# [DATA SUPPLIED]
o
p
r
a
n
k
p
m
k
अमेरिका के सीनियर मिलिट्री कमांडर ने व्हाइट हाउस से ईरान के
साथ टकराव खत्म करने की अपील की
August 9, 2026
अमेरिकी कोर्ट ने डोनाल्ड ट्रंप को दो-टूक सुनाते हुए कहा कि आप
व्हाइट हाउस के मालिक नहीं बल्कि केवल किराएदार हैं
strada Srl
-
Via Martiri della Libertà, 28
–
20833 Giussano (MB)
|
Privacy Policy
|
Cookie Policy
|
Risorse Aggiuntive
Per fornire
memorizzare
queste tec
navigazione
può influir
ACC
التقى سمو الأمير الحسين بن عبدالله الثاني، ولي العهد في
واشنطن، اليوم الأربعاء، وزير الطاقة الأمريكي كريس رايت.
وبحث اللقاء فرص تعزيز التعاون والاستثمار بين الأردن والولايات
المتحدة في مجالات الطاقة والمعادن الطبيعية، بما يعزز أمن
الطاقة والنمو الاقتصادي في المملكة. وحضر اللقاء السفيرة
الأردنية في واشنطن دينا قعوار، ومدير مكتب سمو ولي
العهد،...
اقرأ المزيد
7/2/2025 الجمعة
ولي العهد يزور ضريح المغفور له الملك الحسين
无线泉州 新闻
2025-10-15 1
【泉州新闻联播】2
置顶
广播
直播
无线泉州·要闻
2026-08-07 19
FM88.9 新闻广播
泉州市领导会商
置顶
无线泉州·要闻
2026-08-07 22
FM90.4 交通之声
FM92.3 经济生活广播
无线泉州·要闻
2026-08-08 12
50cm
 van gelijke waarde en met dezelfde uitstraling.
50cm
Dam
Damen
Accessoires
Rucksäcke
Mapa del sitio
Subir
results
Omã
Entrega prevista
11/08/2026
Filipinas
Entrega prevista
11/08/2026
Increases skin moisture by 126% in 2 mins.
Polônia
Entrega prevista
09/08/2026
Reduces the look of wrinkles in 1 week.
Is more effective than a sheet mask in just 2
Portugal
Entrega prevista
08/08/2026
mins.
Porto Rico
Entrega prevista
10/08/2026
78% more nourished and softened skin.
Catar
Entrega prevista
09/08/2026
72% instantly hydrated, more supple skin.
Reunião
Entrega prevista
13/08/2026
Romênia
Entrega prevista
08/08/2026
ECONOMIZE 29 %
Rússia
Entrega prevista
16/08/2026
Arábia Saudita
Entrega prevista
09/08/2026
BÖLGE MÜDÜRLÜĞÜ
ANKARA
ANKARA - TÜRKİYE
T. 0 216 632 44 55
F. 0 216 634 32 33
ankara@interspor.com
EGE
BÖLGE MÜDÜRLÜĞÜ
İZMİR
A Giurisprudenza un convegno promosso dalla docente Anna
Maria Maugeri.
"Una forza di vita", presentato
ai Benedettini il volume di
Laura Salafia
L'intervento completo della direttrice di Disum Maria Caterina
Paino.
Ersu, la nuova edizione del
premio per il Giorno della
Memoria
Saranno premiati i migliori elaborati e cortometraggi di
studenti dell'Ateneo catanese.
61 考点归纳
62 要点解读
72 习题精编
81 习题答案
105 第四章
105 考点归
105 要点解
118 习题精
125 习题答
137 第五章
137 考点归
--
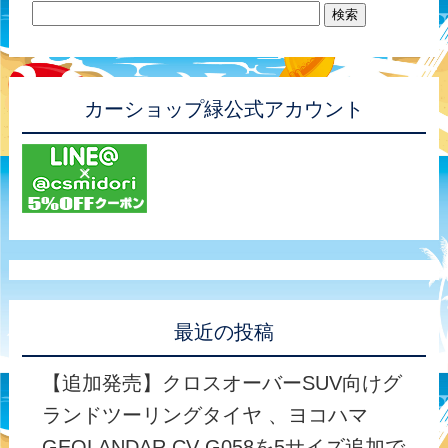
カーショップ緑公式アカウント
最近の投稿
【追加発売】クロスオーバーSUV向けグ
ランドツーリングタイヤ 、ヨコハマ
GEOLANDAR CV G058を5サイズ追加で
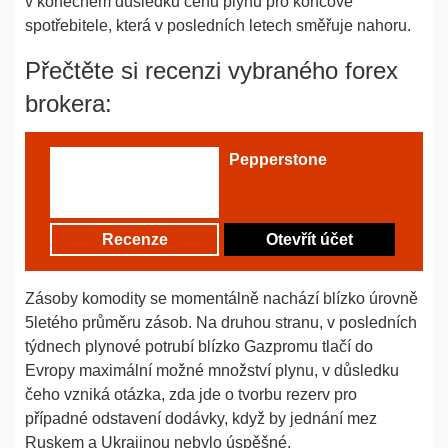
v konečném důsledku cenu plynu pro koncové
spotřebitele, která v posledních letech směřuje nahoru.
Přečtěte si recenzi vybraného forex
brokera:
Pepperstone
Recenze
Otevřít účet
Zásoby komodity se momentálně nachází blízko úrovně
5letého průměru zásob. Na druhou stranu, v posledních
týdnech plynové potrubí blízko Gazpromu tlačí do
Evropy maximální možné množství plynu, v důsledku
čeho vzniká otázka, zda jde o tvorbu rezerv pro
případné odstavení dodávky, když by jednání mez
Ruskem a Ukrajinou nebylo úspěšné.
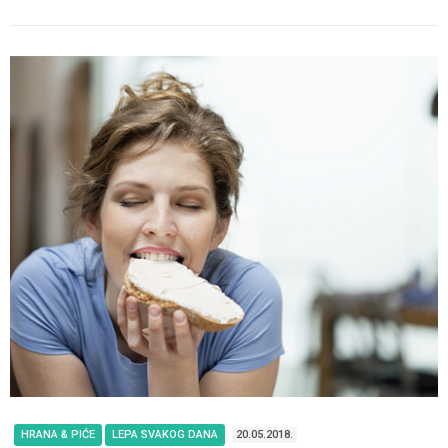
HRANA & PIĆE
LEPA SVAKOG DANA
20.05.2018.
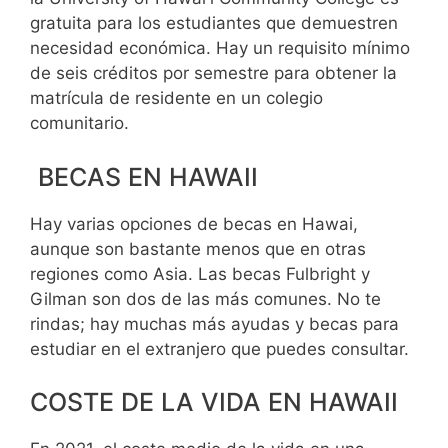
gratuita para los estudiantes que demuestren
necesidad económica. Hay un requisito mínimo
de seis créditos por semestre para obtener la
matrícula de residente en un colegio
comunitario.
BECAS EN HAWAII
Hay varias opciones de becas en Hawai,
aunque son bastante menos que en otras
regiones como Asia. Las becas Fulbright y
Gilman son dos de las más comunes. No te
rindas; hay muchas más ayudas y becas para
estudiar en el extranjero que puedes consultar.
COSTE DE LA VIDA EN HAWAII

# [TASK STATEMENT]
Make a copy of each line in the records above that has the word "důsledku".

# [FINISHED EXERCISE]
v konečném důsledku cenu plynu pro koncové
Evropy maximální možné množství plynu, v důsledku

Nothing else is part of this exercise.